Fact Bases and Querying¶
As well as offering a high-level interface for mapping ASP facts to Python objects, Clorm also provides facilities for dealing with collections of facts. An ASP application typically does not simply deal with individual facts in isolation, but instead needs to deal in a collection of facts; whether they are the set of facts that make up the problem instance or, alternatively, the facts that constitute the model of a problem,
A Container for Facts¶
Clorm provides the FactBase
class as a container for storing and
querying facts. A FactBase
behaves much like a normal Python
set
object with two caveats: firstly, it can only contain instances of
Predicate
sub-classes, and secondly, it provides an interface to
a database-like query mechanism.
from clorm import Predicate, ConstantField, StringField, FactBase
class Person(Predicate):
id = ConstantField
address = StringField
class Pet(Predicate):
owner = ConstantField
petname = StringField
dave = Person(id="dave", address="UNSW")
morri = Person(id="morri", address="UNSW")

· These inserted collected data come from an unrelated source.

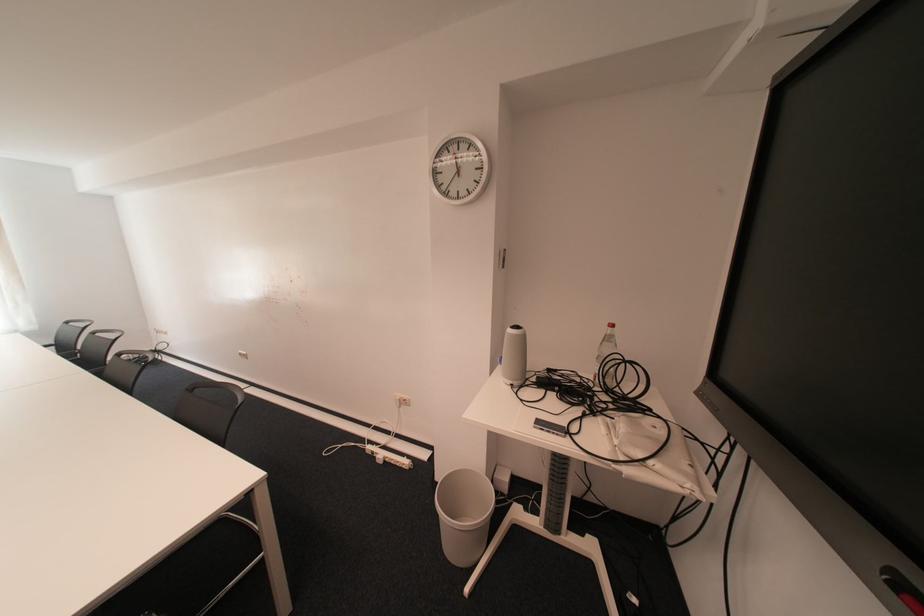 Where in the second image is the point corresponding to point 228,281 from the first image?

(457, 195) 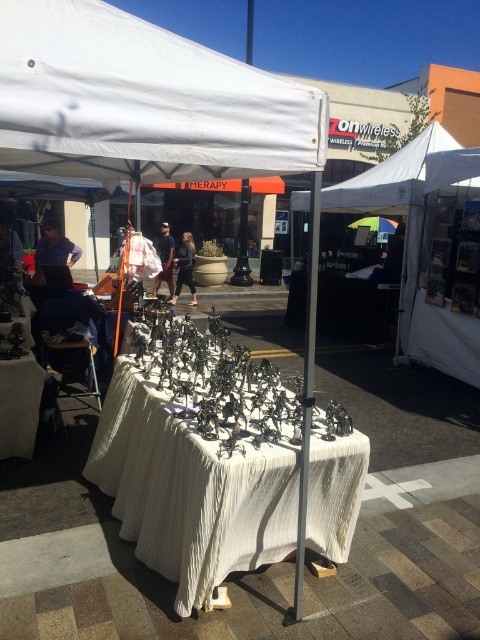 You are a customer at the market looking at the metallic silver figurines at center. Can you see the white fabric tent at upper center behind them?

Yes, because the metallic silver figurines at center are in front of the white fabric tent at upper center, so the tent is visible behind them.

You are standing at the camera position and want to take a photo of the white fabric tent at upper center. If your camera has a maximum focus range of 6 meters, will you be able to focus on the tent?

The white fabric tent at upper center and camera are 6.43 meters apart. Since the distance exceeds the camera maximum focus range of 6 meters, you won

From the picture: You are standing in front of the market table and want to take a photo. There are two points marked on the table surface at coordinates point (x=153, y=385) and point (x=435, y=134). Which point is closer to your camera lens when taking the photo?

Point (x=153, y=385) is closer to the camera than point (x=435, y=134), so it will appear nearer in the photo. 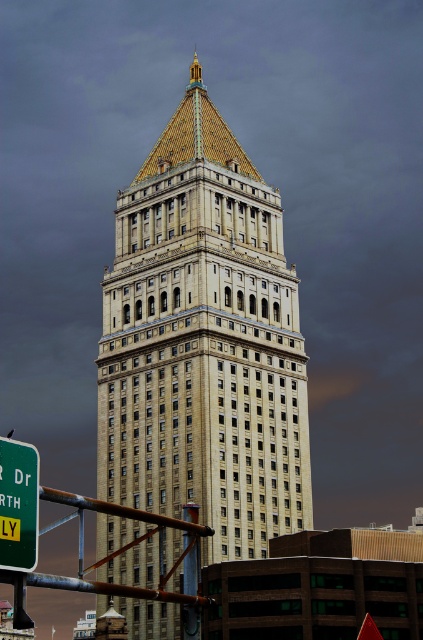 Is point (296, 380) positioned behind point (10, 461)?

That is True.

Which is more to the left, beige stone tower at center or green plastic sign at lower left?

beige stone tower at center

Which is in front, point (211, 337) or point (0, 452)?

Point (0, 452) is more forward.

Identify the location of beige stone tower at center. (203, 342). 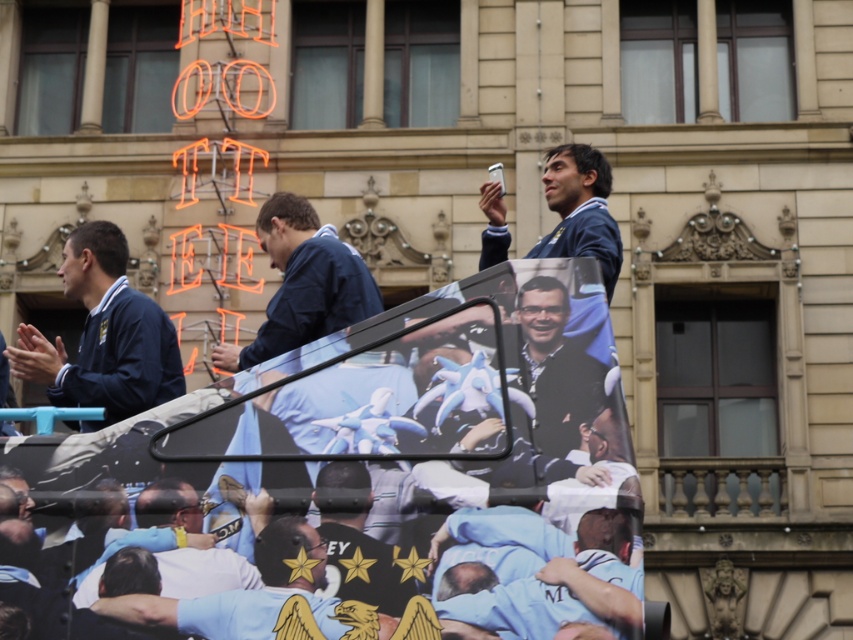 You are a photographer trying to capture both the matte blue jacket at left and the blue fabric jacket at center in a single frame. Given their sizes, which jacket will appear bigger in your photo?

The matte blue jacket at left will appear bigger in the photo because it is larger in size than the blue fabric jacket at center.

You are a photographer trying to capture a photo of the blue fabric banner at center and the blue fabric jacket at upper center. Which object should you focus on first if you want to include both in your frame without moving the camera?

The blue fabric banner at center might be wider than the blue fabric jacket at upper center, so you should focus on the wider blue fabric banner at center first to ensure it fits in the frame.

You are a photographer at the event and want to capture both the blue fabric banner at center and the blue fabric jacket at center in one shot. Which one should you focus on first to ensure they are both in frame?

The blue fabric banner at center is below the blue fabric jacket at center, so you should focus on the blue fabric jacket at center first to ensure both are in frame. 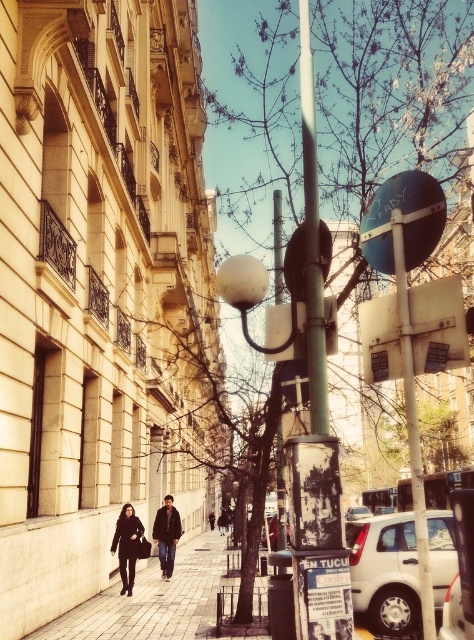 You are a photographer trying to capture both the dark brown leather jacket at lower center and the dark brown leather jacket at center in a single shot. Which jacket should you focus on to ensure both are in frame without moving the camera?

The dark brown leather jacket at lower center is much taller than the dark brown leather jacket at center, so focusing on the taller jacket will help ensure both are within the frame.

You are a photographer standing at the camera position. You want to take a photo of the green matte pole at center. However, there is a requirement that the pole must be at least 30 meters away from the camera to achieve the desired depth of field. Can you achieve this requirement with your current position?

The green matte pole at center is only 27.20 meters from the camera, which is less than the required 30 meters. Therefore, you cannot achieve the desired depth of field with your current position.

You are a delivery person trying to navigate through the street. You see the green matte pole at center and the metallic pole at center. Which pole is closer to you as you face the street?

The green matte pole at center is closer to you because the metallic pole at center is behind it. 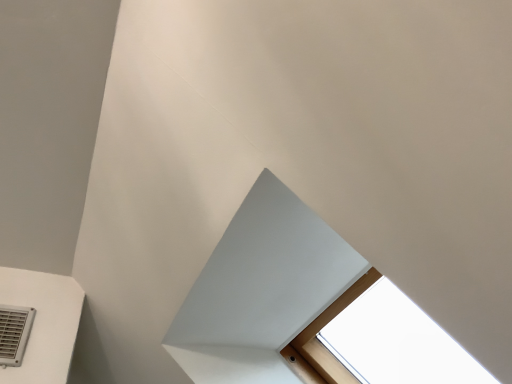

dave_cat = Pet(owner="dave", petname="Frank")
fb = FactBase([dave,morri,dave_cat])
# The "in" and "len" operators work as expected
assert dave in fb
assert len(fb) == 3
A fact base can be populated at object construction time or later. It can also
be manipulated using the standard Python set operators and member
functions. Like a Python set
object it has an
FactBase.add()
member function for adding
facts. However, because it can only store Predicate
instances
this function is able to be more flexible and has been overloaded to accept
either a single fact or a collection of facts.
dave_dog = Pet(owner="dave", petname="Bob")
morri_cat = Pet(owner="morri", petname="Fido")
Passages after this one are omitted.